The Peruvian Armed Forces include the Peruvian Army (EP), the Peruvian Air Force (FAP), and the Peruvian Navy, as well as a Joint Command of the Armed Forces of Peru, all housed under the Ministry of Defense of Peru. About 140,000 personnel serve in the Peruvian Armed Forces.
"The Peruvian military wants to create an environment where soldiers, airmen and sailors want to come into work every day and are given the tools to strengthen their skills and leadership potential," said Tecnico Supervisor Mayor FAP Orlando Saavedra Vasquez, chief master sergeant of the FAP. "Each day we want them to learn their career job as well as understand where they fit in the military and why they are essential."
WVARNG Command Sgt. Maj. James "Dusty" Jones helped lead the professional development seminars that often broke into conversations about the roles, responsibilities and relationship parallels of NCOs in both U.S. and Peruvian militaries. Of particular emphasis was developing interpersonal leadership skills such as leader development, Be-Know-Do, listening and understanding (mentorship), and treating fellow NCOs and younger personnel as professionals and human beings.
"It is an honor and a privilege to be part of the education and growth of such a professional Army corps," said Command Sgt. Maj. Jason C. Smith. "The Peruvian Army is performing organizational change and moving into modernization and equality for all of its soldiers."
The team of NCOs from West Virginia presented various topics focused on their roles and experiences in the U.S. Army and how to bridge the gap in the development of leadership skills at the junior enlisted ranks.
"As part of the partnership to build and strengthen the PERAR NCO corps, the WVNG NCOs are sharing best practices, as well as their own stories and experiences," said U.S. Army Sgt. 1st Class Hector Guillén, WVNG SPP-Peru coordinator. "Our goal is for these young NCOs to be able to use this [information] and work together as a team to change the culture of the NCO corps in the Peruvian Armed Forces. Every soldier has a sergeant and every individual soldier deserves a leader who is a capable mentor, is trustworthy, genuinely concerned for their welfare and health, and molds them to be the leaders of tomorrow. We want to show that to have a strong NCO corps, leaders need to be encouraging, uplifting and professional."

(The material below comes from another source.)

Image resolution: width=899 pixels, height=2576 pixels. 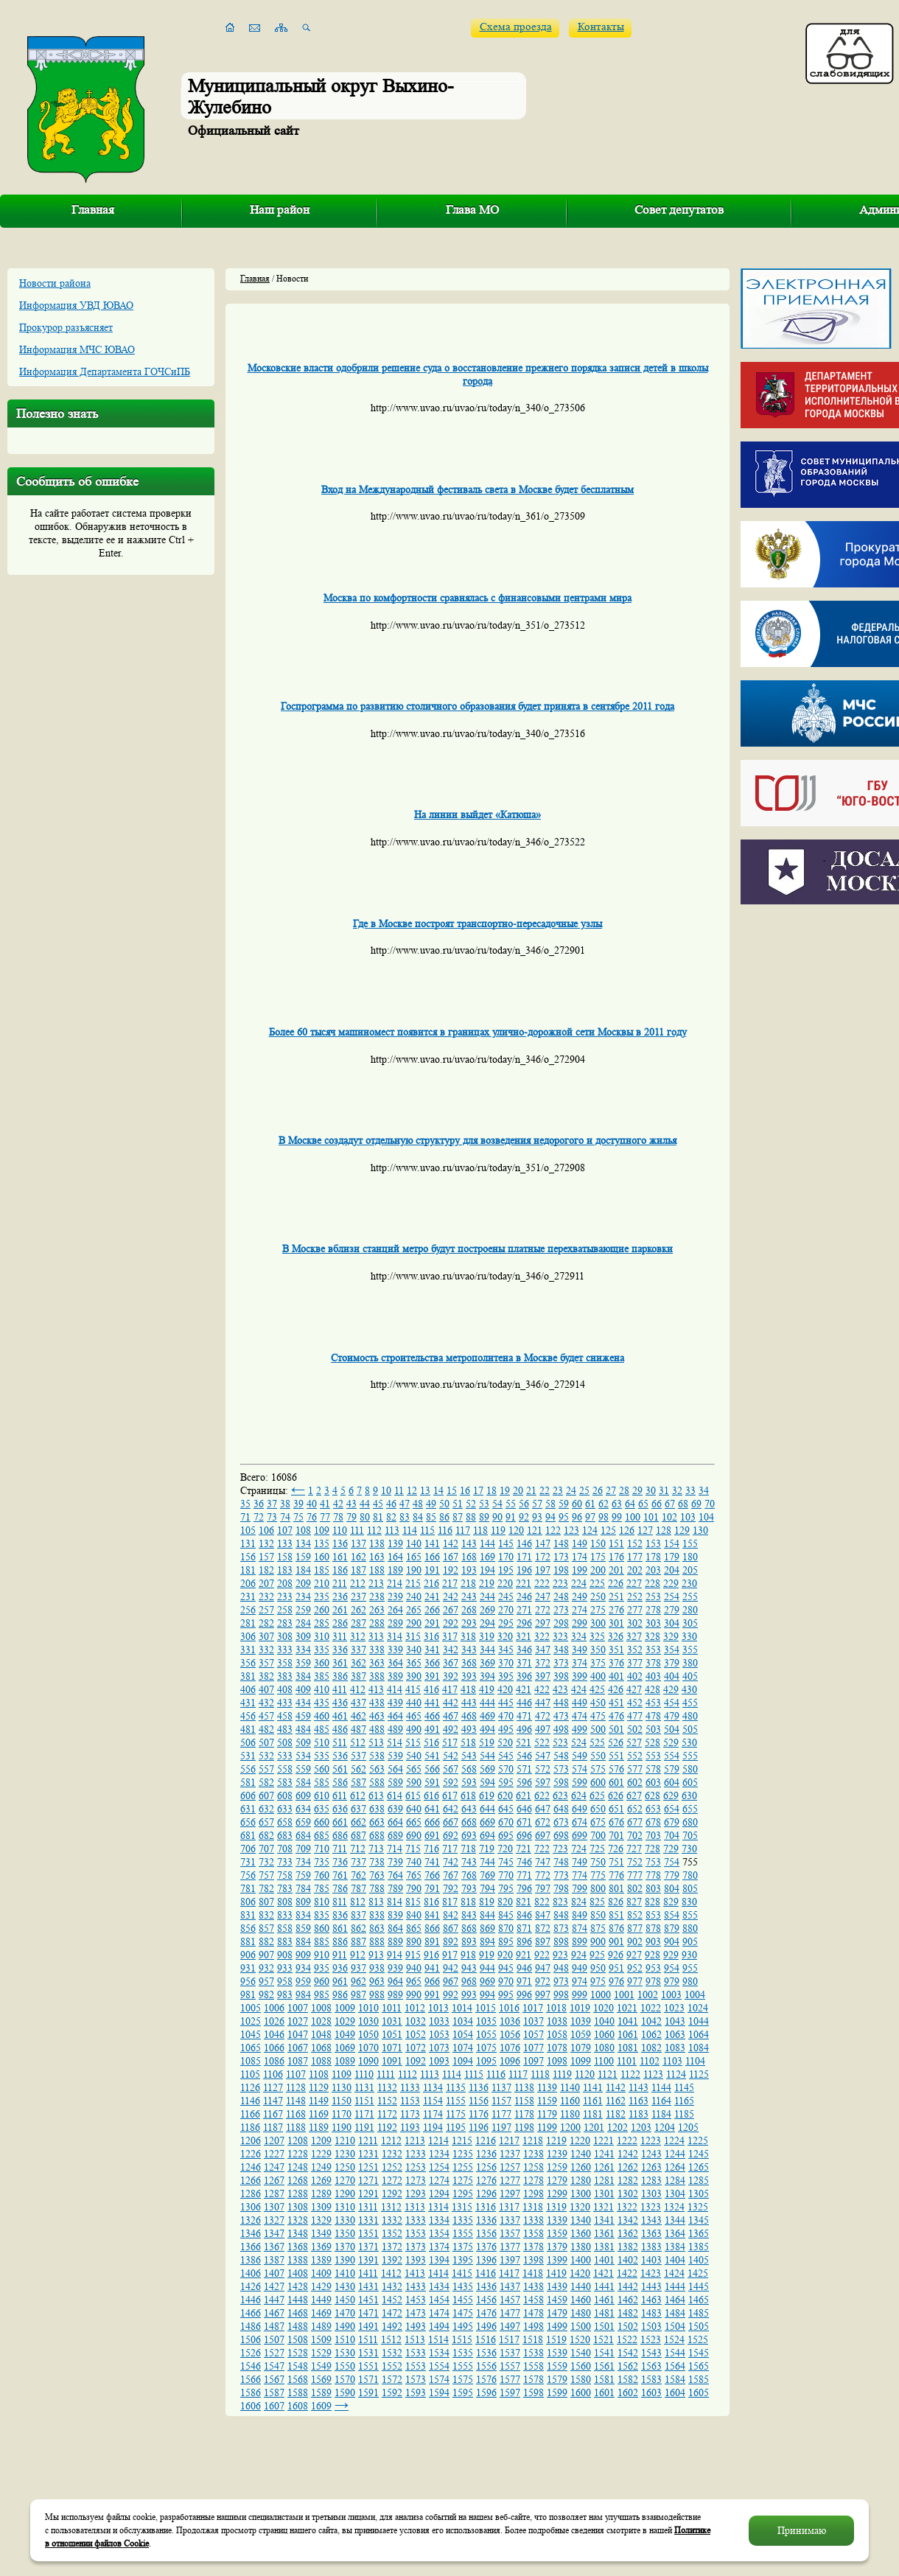 I want to click on 1020, so click(x=603, y=2008).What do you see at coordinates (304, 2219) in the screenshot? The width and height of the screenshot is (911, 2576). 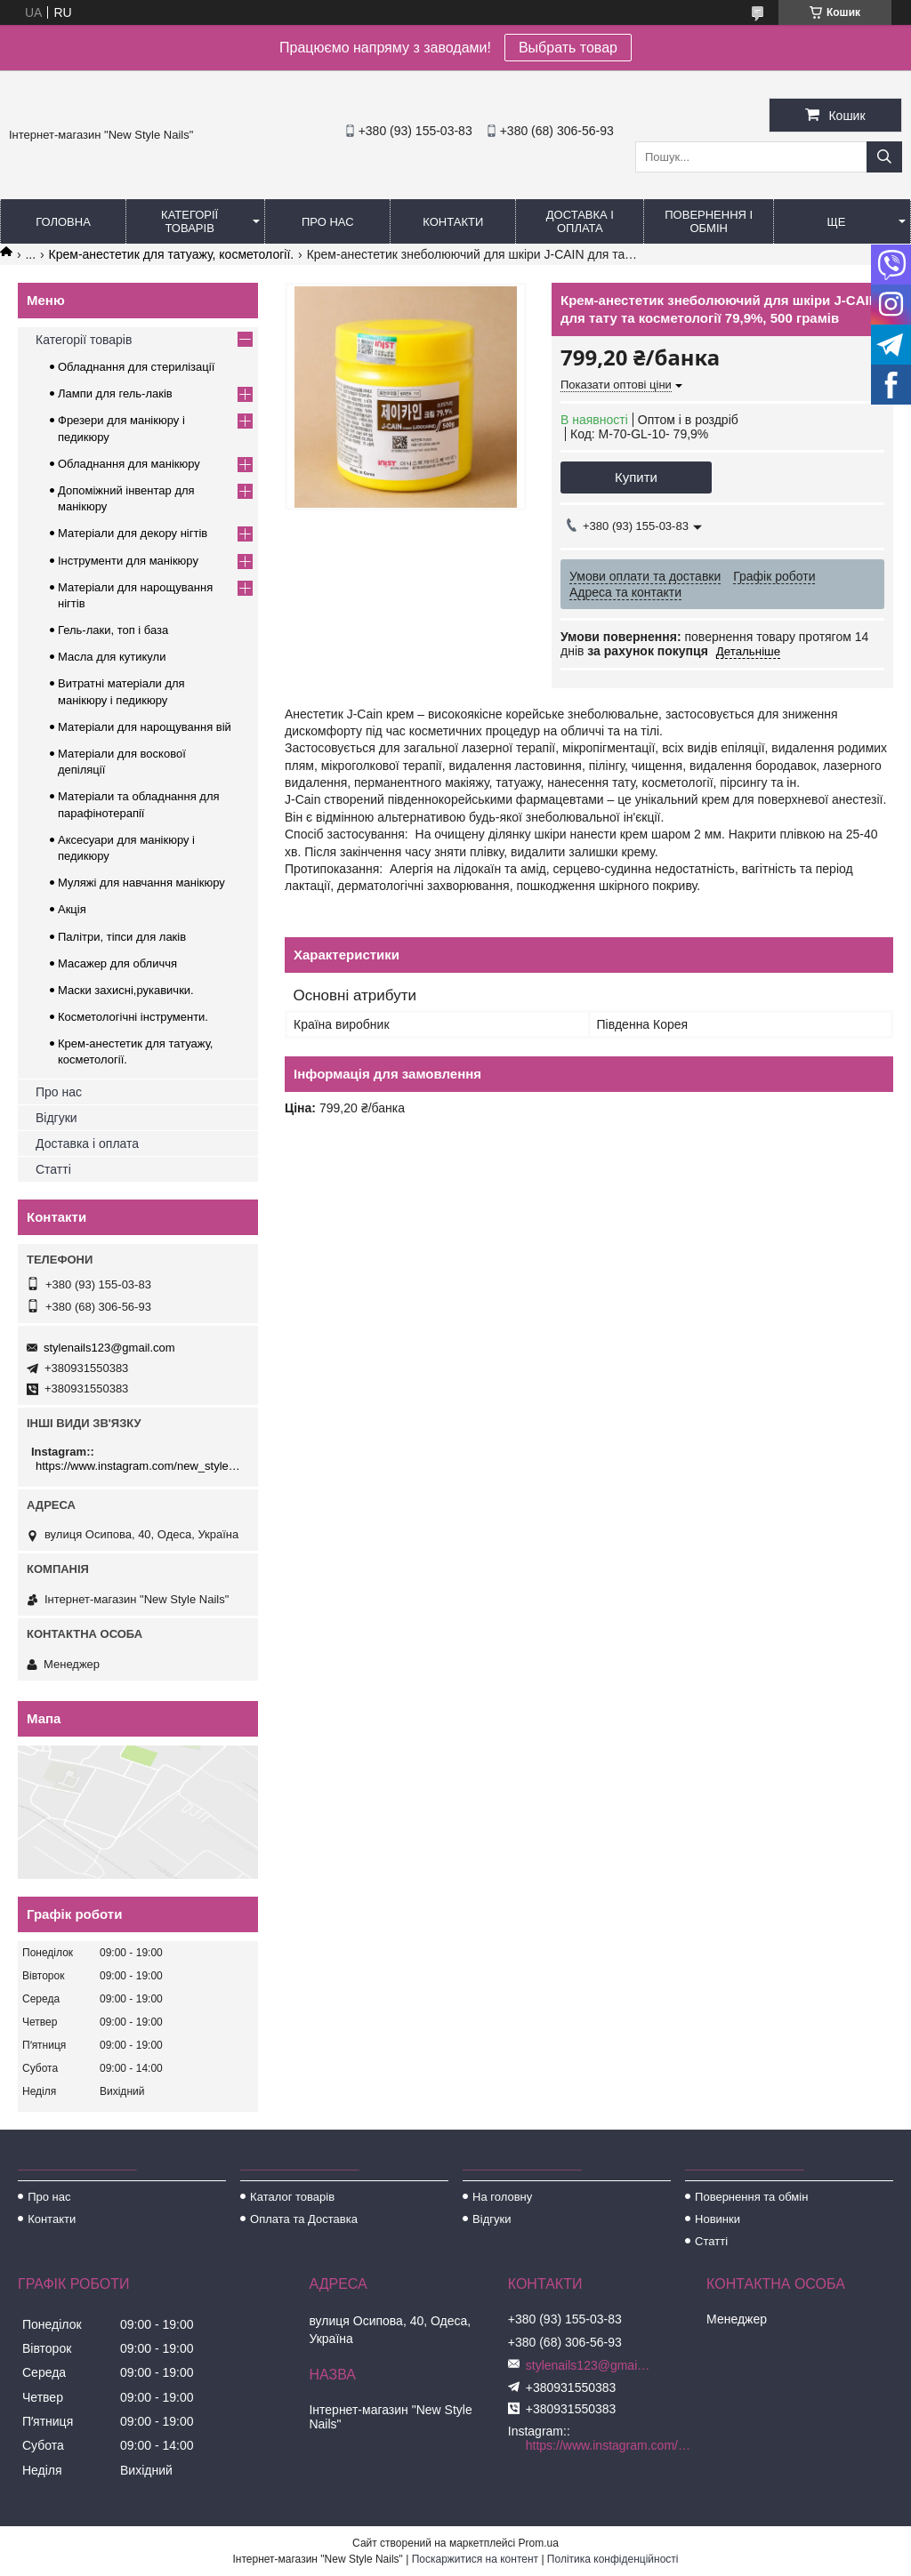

Maj. Gen. Orestes M. Vargas Ortiz, Peruvian education & doctrine command commander, opened the seminar and Maj. Gen. Javier Cam Albujar, Peruvian TRADOC commander closed the training on behalf of their commanding general, Gen. Jorge Celiz Kuong.
West Virginia and Peru will continue to build on the success of the NCOPD, which was established in 2016.
West Virginia and the Republic of Peru have been partners through the State Partnership Program since 1996. The two have participated in more than 130 engagements focusing on regional challenges facing the Andean region, especially in the areas of counterinsurgency, terrorism, emergency preparedness, and disaster response and recovery.